Grass-the next biofuel home heating market?

Innovation and government support will accelerate the biomass market which is yet to compete with fossil fuels and other renewables.
Published: Fri 02 Sep 2016

Heating is the largest energy expense in most homes, accounting for 35% to 50% of annual energy bills. Now, a new and cleaner solution is making an appearance on the market.

Grass pellets.

The pellets are set to save homeowners a fortune in home heating costs.

Some regional agronomists have devised a way to press grass into pellets and they hope to jump start what could be the next biofuel home heating market.

Pocono Northeast Resource Conservation & Development Council in Dalton, using a US Department of Agriculture grant, is touring its 10-county coverage area to demonstrate its pelletizer machine which has been in development for eight years now.

Will Brandau, now a council board member and grass farmer from Wapwallopen, has been working on the pellet-making process since 2006 and over the last 10 years, he has managed to produce 800 to 1,000 pounds (350 to 450 kg) per hour.

Environmental benefits and lower costs

The council estimates that landowners who grow their own grass can heat their homes for around $500 each winter and experts say that grass pellets burn in most stoves or fireplaces, although special pellet stoves burn cleaner and more efficiently.

They also generate more ash than wood pellets. However, biofuel experts say grass is highly beneficial for those who live in regions with large fields. "Biomass has some advantages in rural areas in terms of providing new markets for agriculture systems," said Tom Richard, Ph.D., director of Penn State's agricultural and bio-engineering department. He says that the grasses are particularly attractive in areas that have water quality concerns because they can soak up nutrients and even prevent erosion.

Making the grass pellets

Just about any growing thing can be pressed into pellets but the trick is getting the moisture content just right which, according to Brandau, is around 15%. This is determined by using a moisture sensor which costs a mere $30 at a local hardware store.

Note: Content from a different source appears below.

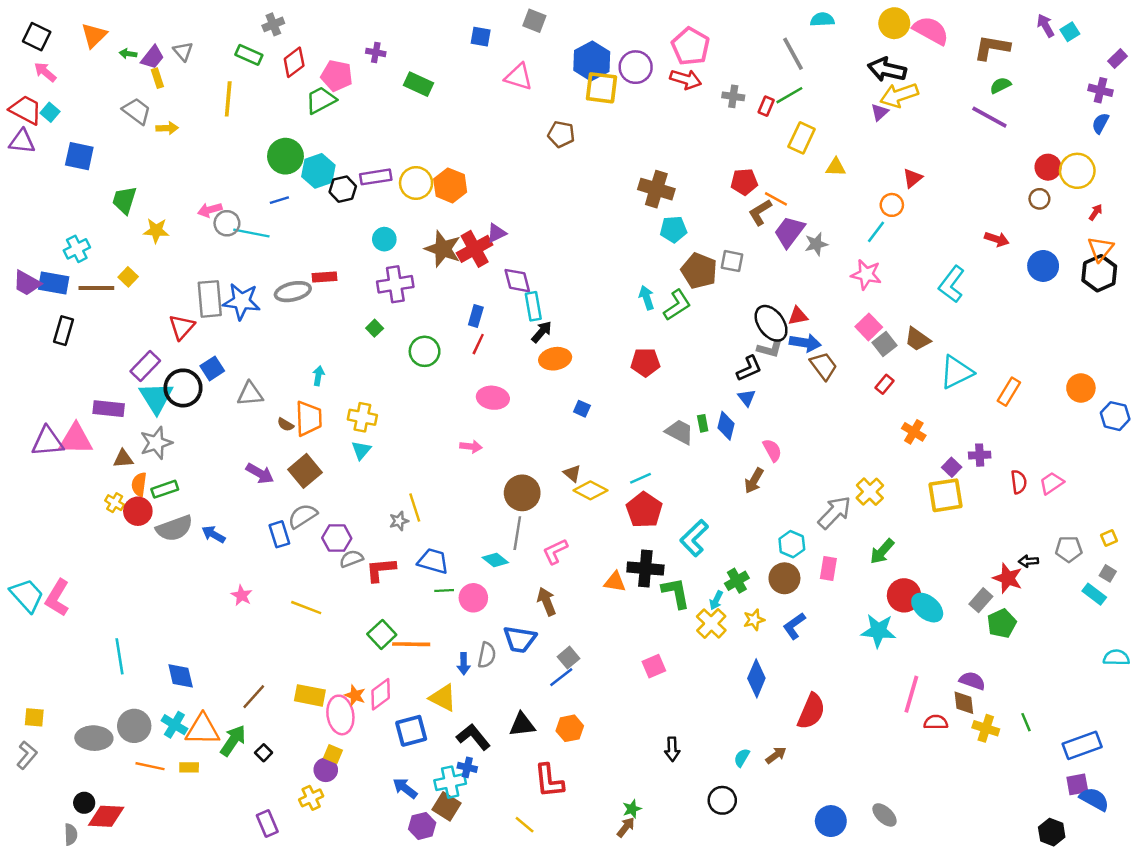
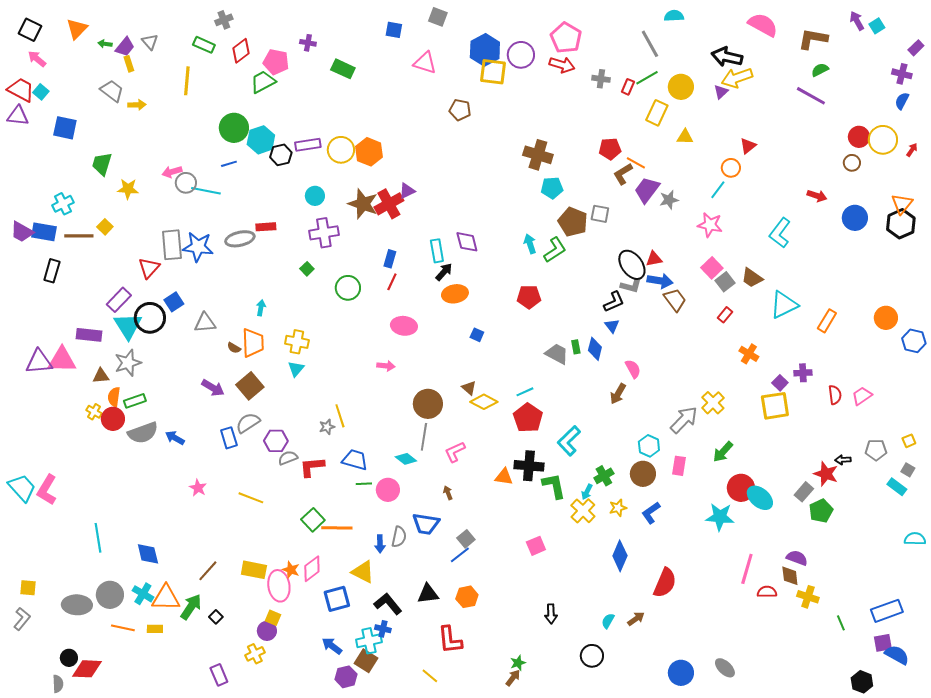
yellow circle: (894, 23) -> (681, 87), moved
red arrow: (1096, 212) -> (912, 150), moved
purple diamond: (517, 281) -> (467, 242), moved
brown arrow: (547, 601) -> (448, 493), size x0.6
green line: (1026, 722) -> (841, 623), moved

The pellets are made through a simple process first by grinding dried grass into small pieces using a hammer mill, then feeding it into the pelletizer. Inside the pelletizer, heavy metal wheels revolve on a flat, round die punched full of holes. Friction from the rollers on the grass creates heat, reaching boiling temperatures. The gear-like rollers then force grass down through the die holes.The heat breaks down a gluey substance in the plants called lignin which creates a plastic-like coating around the pellets as it cools. A spinning blade underneath cuts off the emerging strands, like noodles through a pasta press, producing short pellets that dump into a waiting bucket.

People have made grass pellets for years, said Dr. Richard, but it's difficult because grass has much less lignin than trees. Grass also holds great promise in the effort to find an environment-friendly fuel source.

When it's alive, grass absorbs carbon dioxide, the same greenhouse gas released when it burns creating a cycle. Warm-season grass dies in winter and decomposes, so harvesting it eliminates that carbon from going back into the ground, Dr. Richard said.

It costs between around $1,100 and $7,500 for a small pelletizer machine setup.

Because a farmer might use it only once or twice a year, George E. Kauffman III, executive director of the Pocono Northeast Resource Conservation & Development Council in Dalton, says it makes more sense for farmers to share the cost and savings.

Biomass pellets market growth

The use of biomass pellets for heating and as a power source has increased significantly recently with many households and industrial facilities using pellet stoves or boilers over old-style wood-fired equipment. According to Research and Markets’ report, "Global Biomass Pellets Market 2015-2019", the global market is set to grow at a CAGR of 11% over the period 2014-2019.

These pellets are generally derived from various sources including the timber industry, sawdust, sugarcane crop, woody plants, and switch grass or miscanthus.

According to the report, power generation using biomass pellets is seeing an increased use especially since biomass is an ideal substitute for conventional fossil fuels for heating and power generation purposes. This is thanks to a growing number of technical options available as well as biomass gaining importance as a renewable energy source.

The report highlights that the costs of setting up biomass facilities can be quite high in comparison to that of other renewable sources and fossil fuels. We are of the opinion that for biomass to meet stringent sustainability targets, innovation and government support will be key. [Innovation will see biomass develop.]